FDIC Law, Regulations, Related Acts
4000 - Advisory Opinions
Insurance Coverage of Interest on Lawyer Trust Accounts ("IOLTAs")
May 12, 1992
Mark A. Mellon, Attorney
This is in response to your letter of April 15, 1992. Your letter was referred to the Legal Division for response by the FDIC Office of Consumer Affairs.
Based on your letter, it is my understanding that you wish to ascertain the amount of deposit insurance coverage which is available for an Interest on Lawyer Trust Account ("IOLTA") under our regulations. IOLTA programs have been established by a number of states. Under such a program, lawyers who hold customer funds on deposit must place the funds in interest-bearing accounts.
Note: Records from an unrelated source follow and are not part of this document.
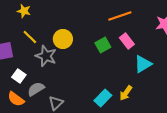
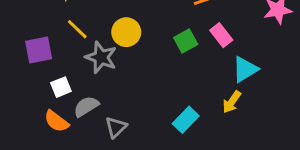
white square: (19, 76) -> (61, 87), turned 32
yellow arrow: (126, 93) -> (232, 102), moved

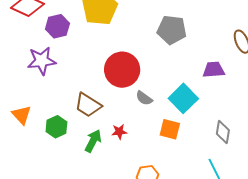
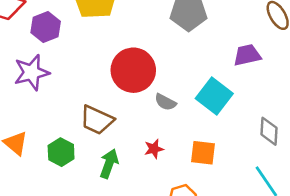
orange square: (170, 129) -> (203, 153), moved
red star: (119, 132) -> (154, 149), moved

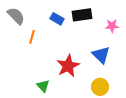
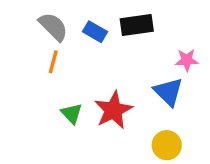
gray semicircle: (16, 16) -> (53, 27), moved
pink star: (112, 26) -> (187, 60), moved
green triangle: (43, 86) -> (72, 113), moved

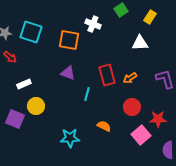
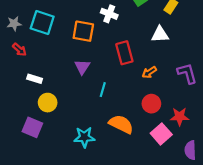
purple triangle: (68, 73) -> (82, 67), turned 42
red rectangle: (107, 75) -> (124, 53), moved
white rectangle: (24, 84) -> (35, 79), turned 40
purple square: (15, 119) -> (32, 127), moved
orange semicircle: (104, 126) -> (121, 124), size x1.6

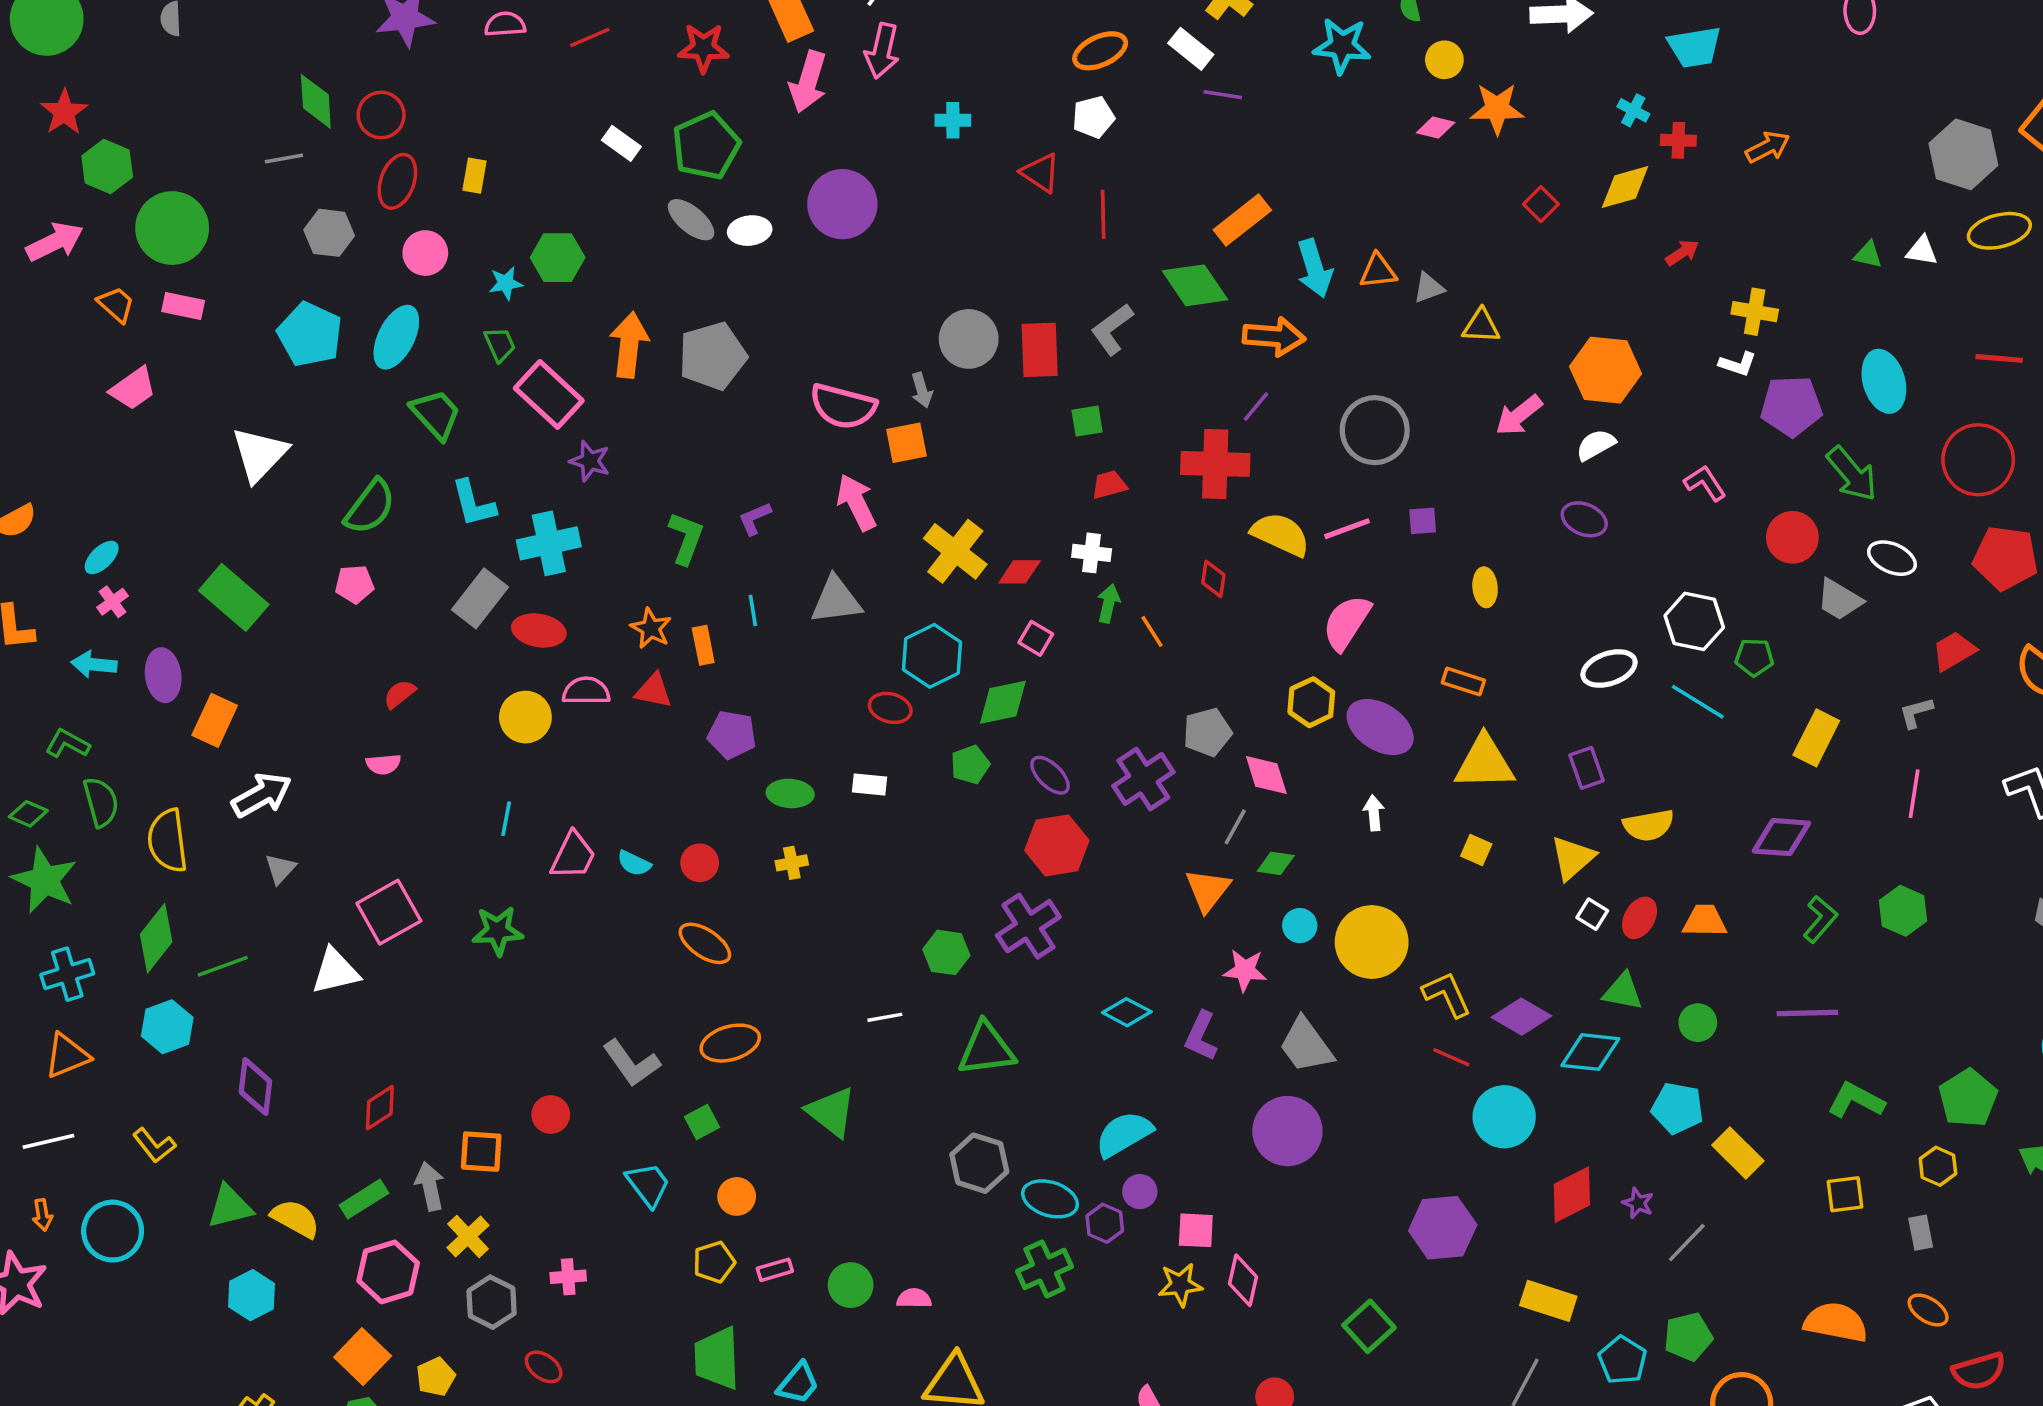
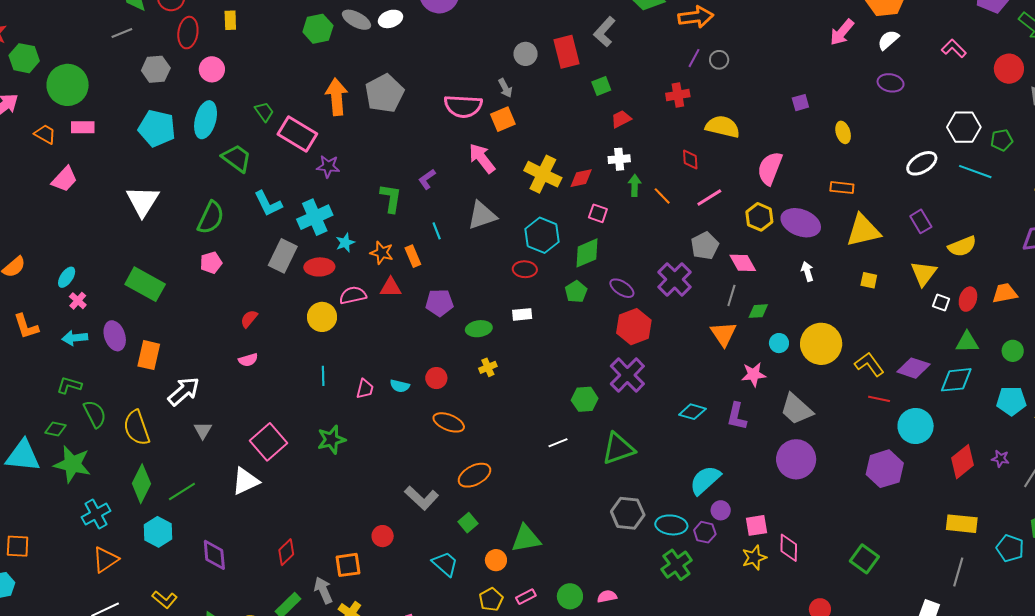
green hexagon: (558, 258) -> (318, 29), moved
cyan star: (506, 283) -> (345, 243), moved
gray circle: (969, 339) -> (526, 54), size x0.7
gray circle: (1375, 430) -> (719, 60), moved, size x0.5
red cross: (1215, 464) -> (678, 95), size x0.6
pink line: (1347, 529) -> (709, 197), moved
pink trapezoid: (573, 856) -> (365, 389), size x0.7
green triangle: (831, 1112) -> (526, 539), moved, turned -36
purple hexagon: (1443, 1228) -> (885, 469), moved

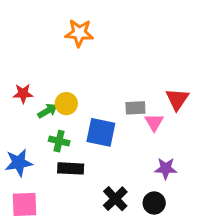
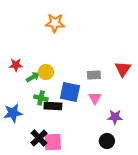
pink triangle: (154, 122) -> (95, 98), moved
black rectangle: (71, 168) -> (53, 106), moved
black cross: (115, 199) -> (39, 138), moved
pink square: (24, 204) -> (53, 142), moved

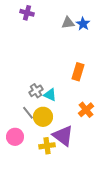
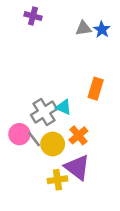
gray cross: (36, 91) -> (44, 112), size x1.5
cyan triangle: (50, 95) -> (64, 107), moved
orange cross: (86, 110) -> (78, 135), moved
pink circle: (15, 137) -> (19, 134), moved

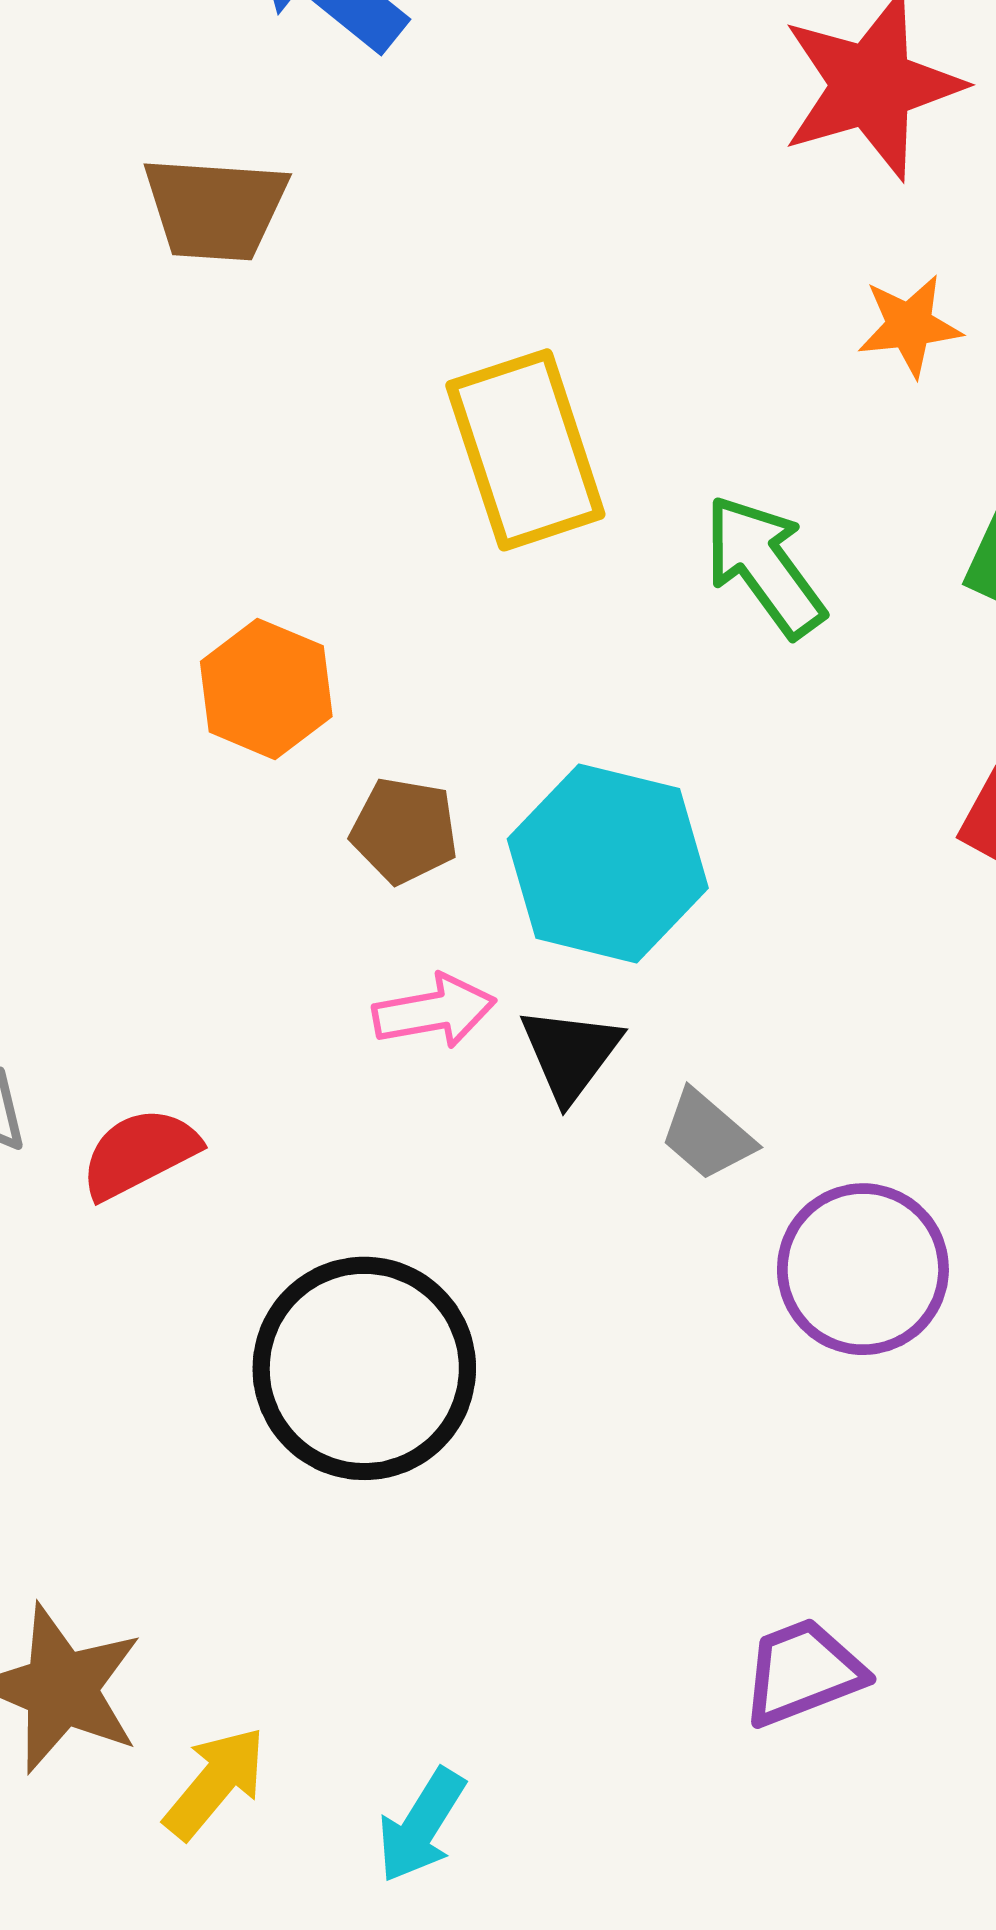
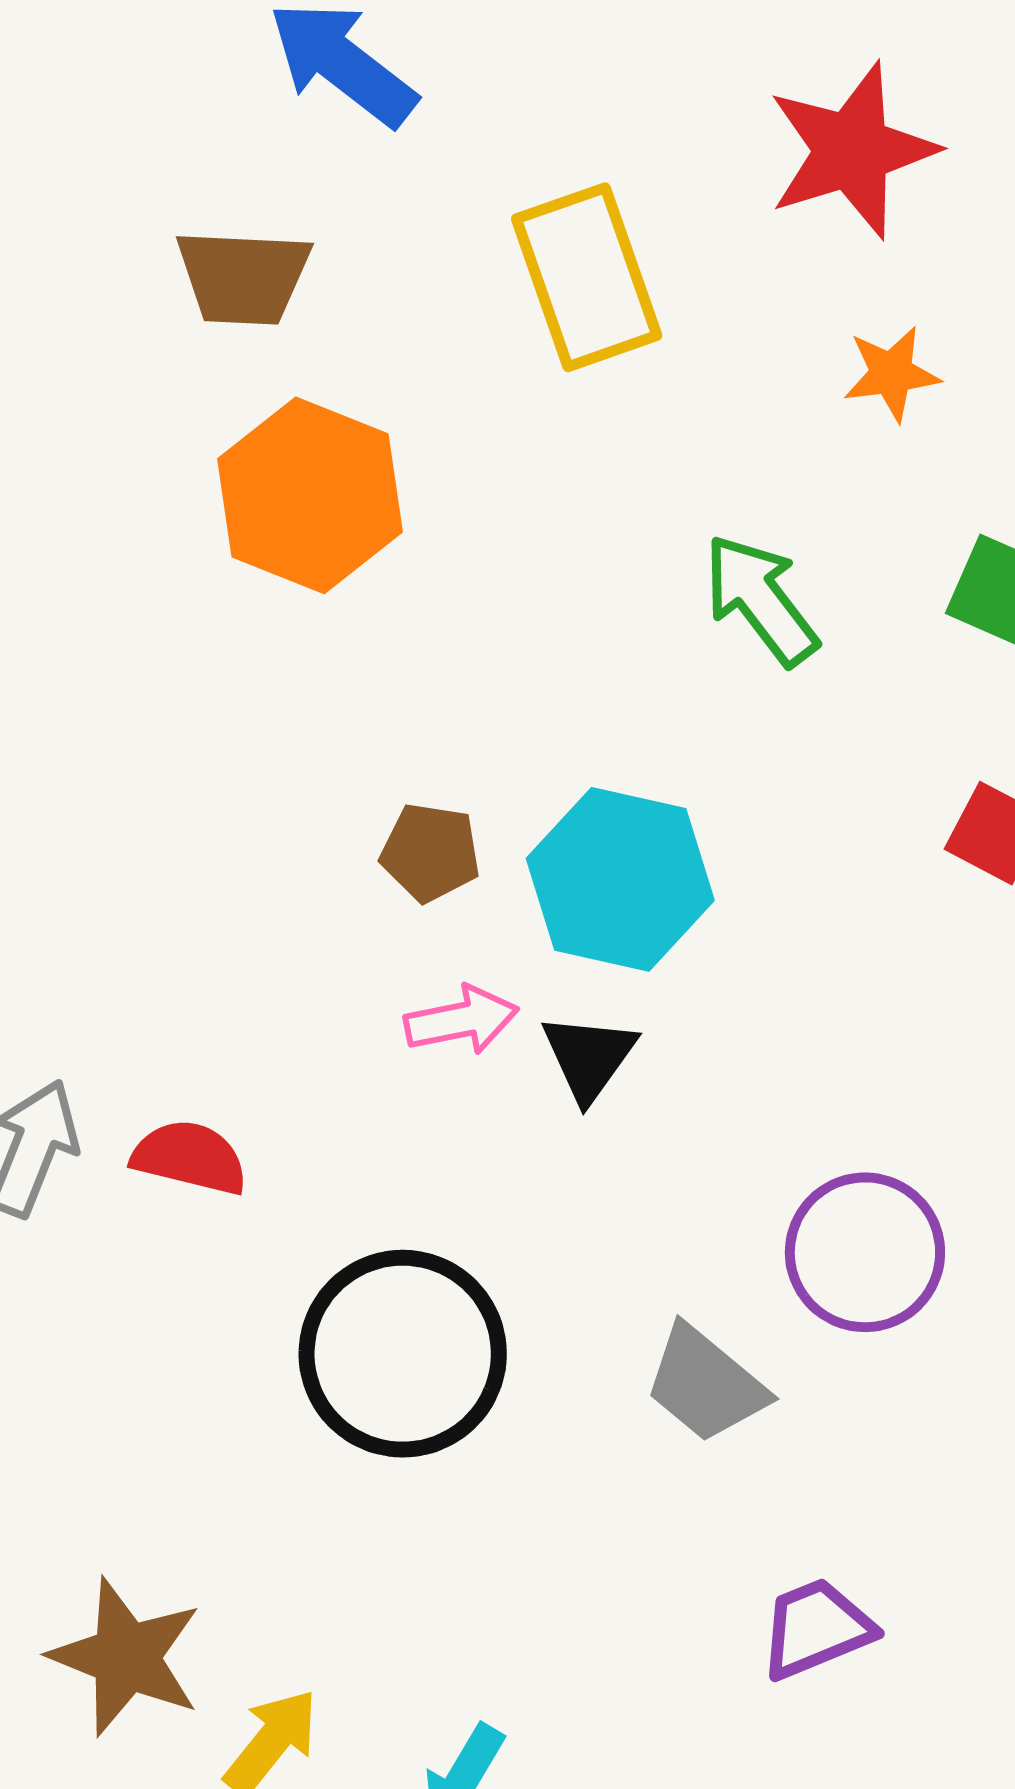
yellow rectangle: (525, 450) -> (587, 277), moved
orange hexagon: (266, 689) -> (310, 495), moved, size x1.5
gray trapezoid: (707, 1135) -> (706, 1384), moved, size x1.4
red semicircle: (140, 1153) -> (190, 1157), turned 42

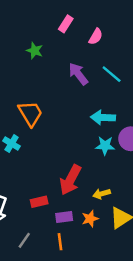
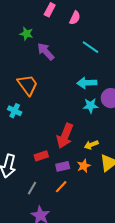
purple arrow: (78, 74) -> (46, 52), moved
orange line: (60, 242) -> (61, 187), turned 56

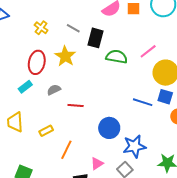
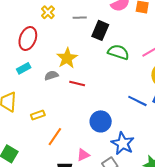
gray line: (73, 28) -> (80, 18), turned -40
yellow star: (65, 56) -> (67, 58), moved
red ellipse: (37, 62) -> (28, 39), moved
red line: (76, 105) -> (77, 84), moved
blue star: (134, 146) -> (123, 143), turned 30

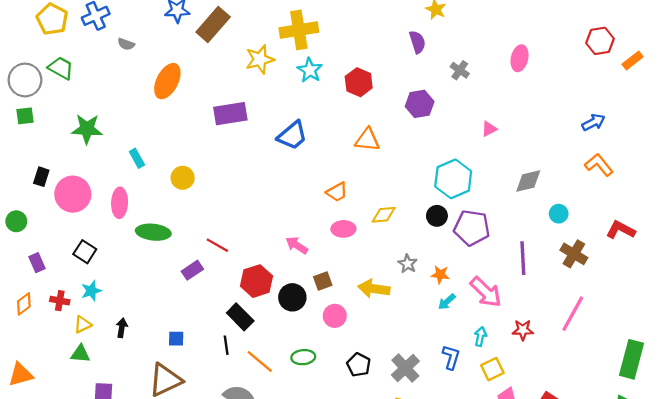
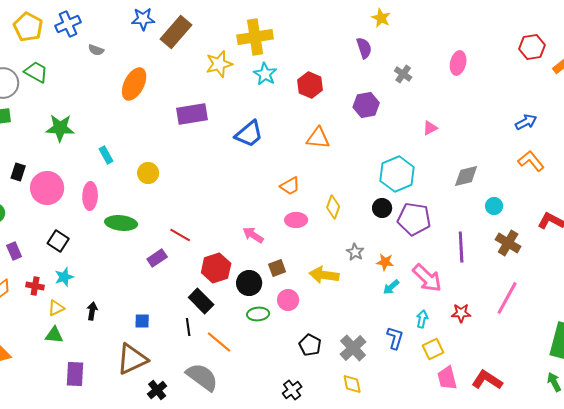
yellow diamond: (384, 215) -> (333, 207), turned -65
green ellipse: (303, 357) -> (258, 314), moved

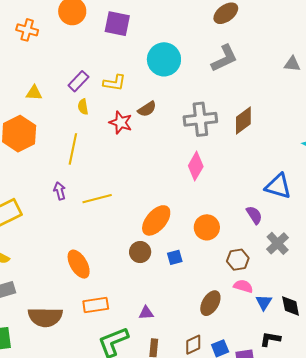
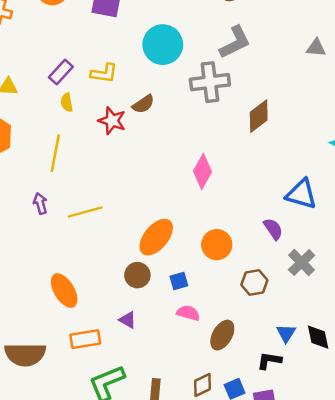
gray cross: (200, 119) -> (210, 82), moved
pink semicircle: (243, 286) -> (188, 313), moved
purple triangle: (146, 313) -> (128, 320), moved, turned 35
black L-shape: (270, 339) -> (269, 361), moved

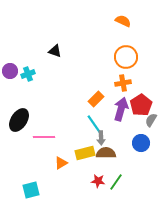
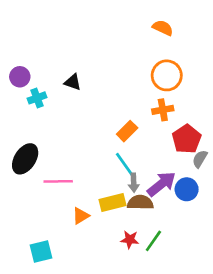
black triangle: (55, 51) -> (73, 82), moved
purple circle: (10, 71) -> (20, 77), moved
purple arrow: (121, 109) -> (161, 184), moved, turned 35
The interest on the funds is to be paid to an entity (generally the state bar association) that is exempt from tax pursuant to section 501(c)(3) of the Internal Revenue Code; the interest so paid is used for certain charitable purposes specified by state law.
The FDIC insurance regulations state that the deposit account records of an insured depository institution must disclose the existence of any fiduciary relationship before any claim for deposit insurance based on that relationship will be recognized. 12 C.F.R. § 330.4(b)(1). If the deposit account records of the insured depository institution do disclose the existence of a fiduciary relationship, the details of the relationship and the interests of the other parties in the account can then be determined either from the deposit account records of the insured depository institution or from the records of the fiduciary, the nominal depositor (or some person or entity whom the fiduciary has engaged to perform that task). 12 C.F.R. § 330.4(b)(2).
An IOLTA account must therefore disclose that the funds in the account are held by the nominal accountholder (the lawyer) on the behalf of others. If this disclosure requirement is met, the FDIC will then be able to ascertain the interests of other parties in the IOLTA account from the records of the insured depository institution or from the records of the lawyer (or from some person or entity whom the lawyer has engaged to perform that task). If this recordkeeping requirement is satisfied, funds attributable to each client will be insured to the client in whatever right and capacity that the client owns those funds. For example, if an IOLTA account contains funds that belong to an individual, they will be insured up to $100,000 as individual funds. These funds will be aggregated and insured to the statutory limit, however, with any other funds which the client may hold individually at the same insured depository institution. The accrued interest which is attributable to the tax-exempt entity will also be recognized as a separately insured interest if the disclosure and recordkeeping requirements are met.